Claude 3 Opus Small Eval: here

Models

We use three types of models:

Large Language Models (e.g., GPT-4, Claude 3, DBRX, Llama, etc)
Traditional Supervised Methods (e.g., Linear Regression, Gradient Boosting, Random Forest, KNN, etc)
Unsupervised Heuristics (e.g., just predict the average, etc)

We describe them in greater detail below.

LLM

We use over 20 large language models (LLMs), such as GPT-4, Claude 3, or DBRX, either through pay-per-token services or deployed locally. All the LLMs used are available in the table below.

LLM	How was used	Additional details
GPT-4	OpenAI API	`gpt-4-0125-preview`
GPT-4 (20240409)	OpenAI API	`gpt-4-turbo-2024-04-09`
Chat GPT	OpenAI API	`gpt-3.5-turbo-1106`
Davinci 002	OpenAI API	`davinci-002`
Babbage 002	OpenAI API	`babbage-002`
Claude 3 Opus	OpenRouter	`anthropic/claude-3-opus`
Claude 3 Sonnet	OpenRouter	`anthropic/claude-3-sonnet`
Claude 3 Haiku	OpenRouter	`anthropic/claude-3-haiku`
Claude 2.1	OpenRouter	`anthropic/claude-2.1`
Claude 2.0	OpenRouter	`anthropic/claude-2.0`
Claude 1.2	OpenRouter	`anthropic/claude-1.2`
Gemini Pro	OpenRouter	`google/gemini-pro`
Mistral Medium	OpenRouter	`mistralai/mistral-medium`
Cohere Command	OpenRouter	`cohere/command`
Cohere Command R	OpenRouter	`cohere/command-r`
Cohere Command R Plus	OpenRouter	`cohere/command-r-plus`
DBRX	Fireworks	`accounts/fireworks/models/dbrx-instruct`
Mixtral Mixture of Experts 8x22B	Fireworks	`accounts/fireworks/models/mixtral-8x22b`
Mixtral Mixture of Experts 8x7B	DeepInfra	`mistralai/Mixtral-8x7B-Instruct-v0.1`
Mistral 7B v2	DeepInfra	`mistralai/Mistral-7B-Instruct-v0.2`
Mistral 7B	DeepInfra	`mistralai/Mistral-7B-Instruct-v0.1`
Llama 2 70B Chat	DeepInfra	`meta-llama/Llama-2-70b-chat-hf`
Code Llama 2 70B Instruct	DeepInfra	`codellama/CodeLlama-70b-Instruct-hf`
Yi 34B Chat	DeepInfra	`01-ai/Yi-34B-Chat`
Falcon 40B	Locally with TGI	`tiiuae/falcon-40b` quantized to 8bits with `bitsandbytes` through TGI
Falcon 40B Instruct	Locally with TGI	`tiiuae/falcon-40b-instruct` quantized to 8bits with `bitsandbytes` through TGI
StripedHyena Nous 7B	OpenRouter	`togethercomputer/stripedhyena-nous-7b`
RWKV v4 14B	Locally with Huggingface (`AutoModelForCausalLM`)	`rwkv-v4-14b`

Traditional Supervised Methods

We use over 20 traditional supervised methods typically used for regression (e.g., Gradient Boosting).
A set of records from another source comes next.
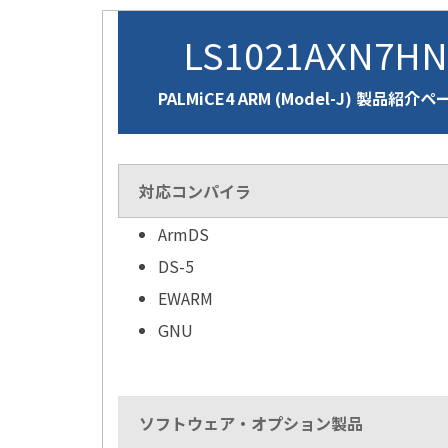
LS1021AXN7H
PALMiCE4 ARM (Model-J) 製品紹介ペ
対応コンパイラ
ArmDS
DS-5
EWARM
GNU
ソフトウェア・オプション製品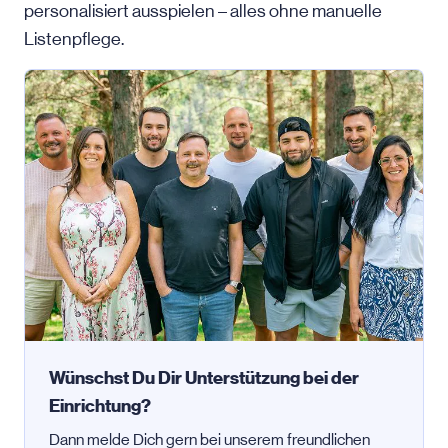
personalisiert ausspielen – alles ohne manuelle
Listenpflege.
Wünschst Du Dir Unterstützung bei der
Einrichtung?
Dann melde Dich gern bei unserem freundlichen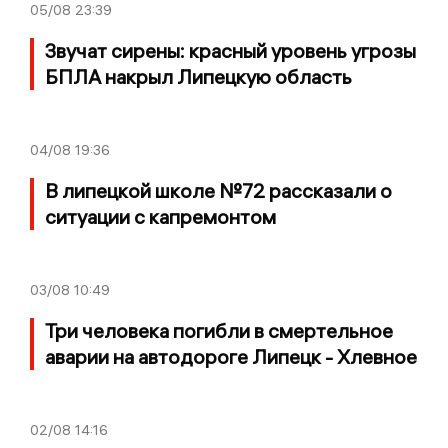
05/08
23:39
Звучат сирены: красный уровень угрозы
БПЛА накрыл Липецкую область
04/08
19:36
В липецкой школе №72 рассказали о
ситуации с капремонтом
03/08
10:49
Три человека погибли в смертельное
аварии на автодороге Липецк - Хлевное
02/08
14:16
We use models found in sklearn. We include in additional details the model name and any default parameter changes. We used <..> for some parameters that are omitted for brevity (e.g., random state).

Model Name	Additional Details
Linear Regression	`LinearRegression`
Ridge	`Ridge`
Lasso	`Lasso`
MLP Wide 1	`MLPRegressor(hidden_layer_sizes=(10, ), activation='relu', <..>)`
MLP Wide 2	`MLPRegressor(hidden_layer_sizes=(100, ), activation='relu', <..>)`
MLP Wide 3	`MLPRegressor(hidden_layer_sizes=(1000, ), activation='relu', <..>)`
MLP Deep 1	`MLPRegressor(hidden_layer_sizes=(10, 10), activation='relu', <..>)`
MLP Deep 2	`MLPRegressor(hidden_layer_sizes=(10, 20, 10), activation='relu', <..>)`
MLP Deep 3	`MLPRegressor(hidden_layer_sizes=(10, 20, 30, 20, 10), activation='relu', <..>)`
Random Forest	`RandomForestRegressor(max_depth=3, <..>)`
Bagging	`BaggingRegressor`
Gradient Boosting	`GradientBoostingRegressor`
AdaBoost	`AdaBoostRegressor(n_estimators=100, <..>)`
SVM	`SVR`
SVM + Scaler	`make_pipeline(StandardScaler(), SVR())`
KNN v1	`KNeighborsRegressor`
KNN v2	`KNeighborsRegressor(weights='distance')`
Kernel Ridge	`KernelRidge`
Linear Regression + Poly	`Pipeline([('poly', PolynomialFeatures(degree=degree)), ('linear', LinearRegression())])`
Spline	`Pipeline([('spline', SplineTransformer(n_knots=n_knots, degree=degree)), ('linear', LinearRegression())])`
KNN v3	`KNeighborsRegressor(n_neighbors=3, weights='distance')`
KNN v4	`KNeighborsRegressor(n_neighbors=1, weights='distance')`
KNN v5	`KNeighborsRegressor(n_neighbors=n_neighbors, weights='distance')` (`n_neigbors` depends on the number of datapoints)

Unsupervised Heuristics

We use heuristic-inspired baselines.

Name	Additional Details
Average	Predict the average output of the train partition
Last	Predict the value corresponding to the last value in the train partition
Random	Predict the value corresponding to a randomly sampled value from the train partition

Average Ranks

We show below a comparison between a subset of the models we used:

LLMs: 9 large language models (LLMs), both open and private:
- Open: DBRX, Mixtral 8x22b, Mixtral 8x7B
- Private: Claude 3 Opus, Claude 3 Sonnet, GPT-4, GPT-4 (20240409), Chat GPT, Gemini Pro
Traditional Supervised Methods: 5 traditional methods:
- Linear Regression + Poly, Linear Regression, Gradient Boosting, Random Forests
Unsupervised Methods: 3 unsupervised methods:
- Average, Random, Last

For each of the 16 datasets used, we calculate the corresponding rank for each model. For each dataset, the performance was obtained by calculating the mean across 100 random runs. We average the resulting ranks across all datasets and sort based on which model obtained the best rank. For example, on this set of models, Claude 3 Opus obtains the best rank on average, outperforming all traditional supervised methods. Both DBRX and Mixtral 8x22B outperform, on average, Random Forest.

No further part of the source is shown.